### DATA
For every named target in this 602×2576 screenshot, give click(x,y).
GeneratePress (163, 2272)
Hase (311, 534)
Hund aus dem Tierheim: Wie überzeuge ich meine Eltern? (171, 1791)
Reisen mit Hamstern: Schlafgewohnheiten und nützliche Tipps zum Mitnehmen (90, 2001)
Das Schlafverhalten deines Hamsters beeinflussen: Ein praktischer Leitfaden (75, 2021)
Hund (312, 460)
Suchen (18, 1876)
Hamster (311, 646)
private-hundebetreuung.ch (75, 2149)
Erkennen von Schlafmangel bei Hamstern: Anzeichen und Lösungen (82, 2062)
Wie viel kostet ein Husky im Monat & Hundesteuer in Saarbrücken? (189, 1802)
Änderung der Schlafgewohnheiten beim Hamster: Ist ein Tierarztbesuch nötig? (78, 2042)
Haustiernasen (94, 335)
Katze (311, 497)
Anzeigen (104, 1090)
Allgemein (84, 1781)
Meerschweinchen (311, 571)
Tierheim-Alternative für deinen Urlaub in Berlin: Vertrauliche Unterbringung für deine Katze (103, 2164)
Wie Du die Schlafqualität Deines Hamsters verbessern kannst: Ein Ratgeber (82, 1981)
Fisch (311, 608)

* * *

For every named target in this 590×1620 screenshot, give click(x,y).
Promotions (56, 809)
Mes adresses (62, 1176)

### TASK TO CARRY OUT
Look above for the line that contains "For every named target in this 602×2576". Starting there, transcribe every line exactly until you have copied the line that contains "Reisen mit Hamstern: Schlafgewohnheiten".

### EXERCISE OUTPUT
For every named target in this 602×2576 screenshot, give click(x,y).
GeneratePress (163, 2272)
Hase (311, 534)
Hund aus dem Tierheim: Wie überzeuge ich meine Eltern? (171, 1791)
Reisen mit Hamstern: Schlafgewohnheiten und nützliche Tipps zum Mitnehmen (90, 2001)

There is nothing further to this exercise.